Professor Gianfrate, contributing scientist of the IPCC report on climate change
The Intergovernmental Panel on Climate Change (IPCC) released its latest Climate Report on February 28: Climate Change 2022: Impacts, Adaptation and Vulnerability The IPCC is the international body…
The Intergovernmental Panel on Climate Change (IPCC) released its latest Climate Report on February 28: Climate Change 2022: Impacts, Adaptation and Vulnerability
The IPCC is the international body for assessing the science related to climate change. The IPCC was set up in 1988 by the World Meteorological Organization (WMO) and United Nations Environment Programme (UNEP) to provide policymakers with regular assessments of the scientific basis of climate change, its impacts and future risks, and options for adaptation and mitigation.
The IPCC has been awarded the Nobel Peace Prize 2007, jointly with Albert Arnold (Al) Gore Jr. "for their efforts to build up and disseminate greater knowledge about man-made climate change, and to lay the foundations for the measures that are needed to counteract such change."

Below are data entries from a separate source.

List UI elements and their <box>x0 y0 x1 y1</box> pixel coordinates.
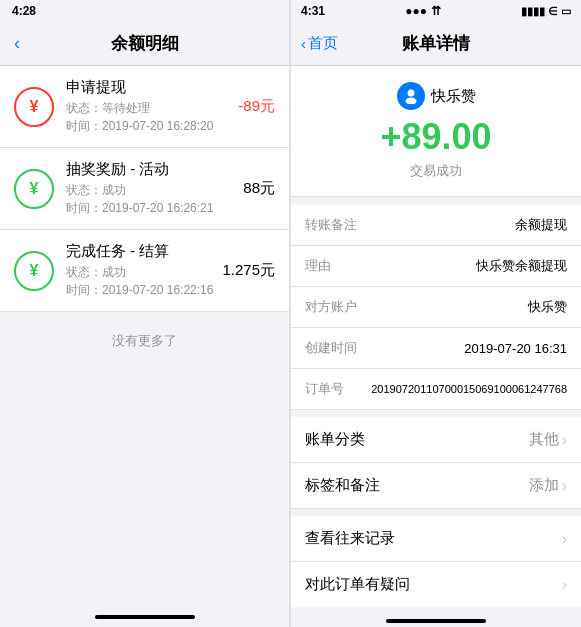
merchant-name: 快乐赞 <box>431 87 476 106</box>
detail-label-4: 订单号 <box>305 380 365 398</box>
detail-row-3: 创建时间 2019-07-20 16:31 <box>291 328 581 369</box>
amount-large: +89.00 <box>380 116 491 158</box>
table-row[interactable]: ¥ 抽奖奖励 - 活动 状态：成功 时间：2019-07-20 16:26:21… <box>0 148 289 230</box>
svg-point-0 <box>407 90 414 97</box>
divider-2 <box>291 509 581 516</box>
right-top-section: 快乐赞 +89.00 交易成功 <box>291 66 581 197</box>
back-label: 首页 <box>308 34 338 53</box>
wifi-icon: ⇈ <box>431 4 441 18</box>
tx-time-1: 时间：2019-07-20 16:28:20 <box>66 118 238 135</box>
right-section-2: 查看往来记录 › 对此订单有疑问 › <box>291 516 581 607</box>
status-icons: ▮▮▮▮ ∈ ▭ <box>521 5 571 18</box>
right-title: 账单详情 <box>402 32 470 55</box>
no-more-label: 没有更多了 <box>0 312 289 370</box>
detail-value-2: 快乐赞 <box>528 298 567 316</box>
section-value-1: 添加 › <box>529 476 567 495</box>
section-row-1[interactable]: 标签和备注 添加 › <box>291 463 581 509</box>
detail-row-1: 理由 快乐赞余额提现 <box>291 246 581 287</box>
detail-value-1: 快乐赞余额提现 <box>476 257 567 275</box>
detail-value-0: 余额提现 <box>515 216 567 234</box>
tx-name-2: 抽奖奖励 - 活动 <box>66 160 243 179</box>
right-details: 转账备注 余额提现 理由 快乐赞余额提现 对方账户 快乐赞 创建时间 2019-… <box>291 205 581 410</box>
tx-time-3: 时间：2019-07-20 16:22:16 <box>66 282 222 299</box>
svg-point-1 <box>405 98 416 105</box>
section-label-0: 账单分类 <box>305 430 365 449</box>
home-indicator-right <box>291 607 581 627</box>
status-bar-left: 4:28 <box>0 0 289 22</box>
tx-name-3: 完成任务 - 结算 <box>66 242 222 261</box>
detail-label-2: 对方账户 <box>305 298 365 316</box>
home-bar-right <box>386 619 486 623</box>
tx-status-1: 状态：等待处理 <box>66 100 238 117</box>
left-panel: 4:28 ‹ 余额明细 ¥ 申请提现 状态：等待处理 时间：2019-07-20… <box>0 0 289 627</box>
back-button-right[interactable]: ‹ 首页 <box>301 34 338 53</box>
action-label-1: 对此订单有疑问 <box>305 575 410 594</box>
tx-status-badge: 交易成功 <box>410 162 462 180</box>
right-panel: 4:31 ●●● ⇈ ▮▮▮▮ ∈ ▭ ‹ 首页 账单详情 <box>291 0 581 627</box>
tx-time-2: 时间：2019-07-20 16:26:21 <box>66 200 243 217</box>
action-label-0: 查看往来记录 <box>305 529 395 548</box>
section-label-1: 标签和备注 <box>305 476 380 495</box>
tx-amount-2: 88元 <box>243 179 275 198</box>
detail-label-0: 转账备注 <box>305 216 365 234</box>
detail-row-4: 订单号 20190720110700015069100061247768 <box>291 369 581 410</box>
tx-amount-1: -89元 <box>238 97 275 116</box>
chevron-icon-action-0: › <box>562 530 567 548</box>
tx-icon-2: ¥ <box>14 169 54 209</box>
time-left: 4:28 <box>12 4 36 18</box>
left-title: 余额明细 <box>111 32 179 55</box>
section-row-0[interactable]: 账单分类 其他 › <box>291 417 581 463</box>
table-row[interactable]: ¥ 申请提现 状态：等待处理 时间：2019-07-20 16:28:20 -8… <box>0 66 289 148</box>
right-scroll: 快乐赞 +89.00 交易成功 转账备注 余额提现 理由 快乐赞余额提现 对方账… <box>291 66 581 607</box>
left-content: ¥ 申请提现 状态：等待处理 时间：2019-07-20 16:28:20 -8… <box>0 66 289 607</box>
tx-icon-1: ¥ <box>14 87 54 127</box>
tx-amount-3: 1.275元 <box>222 261 275 280</box>
left-header: ‹ 余额明细 <box>0 22 289 66</box>
back-button-left[interactable]: ‹ <box>14 33 20 54</box>
chevron-icon-action-1: › <box>562 576 567 594</box>
table-row[interactable]: ¥ 完成任务 - 结算 状态：成功 时间：2019-07-20 16:22:16… <box>0 230 289 312</box>
back-chevron-icon: ‹ <box>301 35 306 52</box>
action-row-0[interactable]: 查看往来记录 › <box>291 516 581 562</box>
right-section-1: 账单分类 其他 › 标签和备注 添加 › <box>291 417 581 509</box>
section-value-0: 其他 › <box>529 430 567 449</box>
chevron-icon-1: › <box>562 477 567 495</box>
tx-status-2: 状态：成功 <box>66 182 243 199</box>
tx-info-2: 抽奖奖励 - 活动 状态：成功 时间：2019-07-20 16:26:21 <box>66 160 243 217</box>
action-row-1[interactable]: 对此订单有疑问 › <box>291 562 581 607</box>
detail-label-1: 理由 <box>305 257 365 275</box>
detail-row-2: 对方账户 快乐赞 <box>291 287 581 328</box>
amount-value: +89.00 <box>380 116 491 157</box>
battery-icon: ▭ <box>561 5 571 18</box>
divider-1 <box>291 410 581 417</box>
tx-status-3: 状态：成功 <box>66 264 222 281</box>
tx-info-3: 完成任务 - 结算 状态：成功 时间：2019-07-20 16:22:16 <box>66 242 222 299</box>
merchant-row: 快乐赞 <box>397 82 476 110</box>
signal-icon: ▮▮▮▮ <box>521 5 545 18</box>
home-bar-left <box>95 615 195 619</box>
tx-name-1: 申请提现 <box>66 78 238 97</box>
right-header: ‹ 首页 账单详情 <box>291 22 581 66</box>
tx-info-1: 申请提现 状态：等待处理 时间：2019-07-20 16:28:20 <box>66 78 238 135</box>
tx-icon-3: ¥ <box>14 251 54 291</box>
avatar <box>397 82 425 110</box>
wifi-status-icon: ∈ <box>548 5 558 18</box>
home-indicator-left <box>0 607 289 627</box>
detail-value-3: 2019-07-20 16:31 <box>464 341 567 356</box>
status-center: ●●● ⇈ <box>405 4 441 18</box>
detail-row-0: 转账备注 余额提现 <box>291 205 581 246</box>
carrier-icon: ●●● <box>405 4 427 18</box>
time-right: 4:31 <box>301 4 325 18</box>
detail-value-4: 20190720110700015069100061247768 <box>371 383 567 395</box>
person-icon <box>403 88 419 104</box>
detail-label-3: 创建时间 <box>305 339 365 357</box>
status-bar-right: 4:31 ●●● ⇈ ▮▮▮▮ ∈ ▭ <box>291 0 581 22</box>
chevron-icon-0: › <box>562 431 567 449</box>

The Working Group II contribution to the Sixth Assessment Report assesses the impacts of climate change, looking at ecosystems, biodiversity, and human communities at global and regional levels. It also reviews vulnerabilities and the capacities and limits of the natural world and human societies to adapt to climate change.
More than 270 scientists from 67 countries have contributed to the report, which references 34,000 scientific papers.
We are very proud to have Gianfranco Gianfrate, Professor of Finance, EDHEC Business School and EDHEC-Risk expert on ESG and sustainable finance as one of the contributing scientists of the IPCC report. He has been in charge of the section on the role of finance to address climate change.
Some important takeaways of the report :
- Impacts are magnified in cities where more than half the world’s population lives;
- 3.3 – 3.6 billion people live in hotspots of high vulnerability to climate change;
- Action on adaptation has increased but progress is uneven and we are not adapting fast enough;
- There are options we can take to reduce the risks to people and nature;
- To avoid mounting losses, urgent action is required to adapt to climate change. At the same time, it is essential to make rapid, deep cuts in greenhouse gas emissions to keep the maximum number of adaptation options open;
- Climate resilient development is already challenging at current global warming levels. The prospects will become further limited if warming exceeds 1.5°C and may not be possible if warming exceeds 2°C;
- Countries must submit more ambitious climate plans before COP 27, which taken together must point towards a 50% emissions cut by 2030.
In video : What is the Sixth Assessment Report?
“This report is a dire warning about the consequences of inaction,” said Hoesung Lee, Chair of the IPCC. “It shows that climate change is a grave and mounting threat to our wellbeing and a healthy planet. Our actions today will shape how people adapt and nature responds to increasing climate risks.”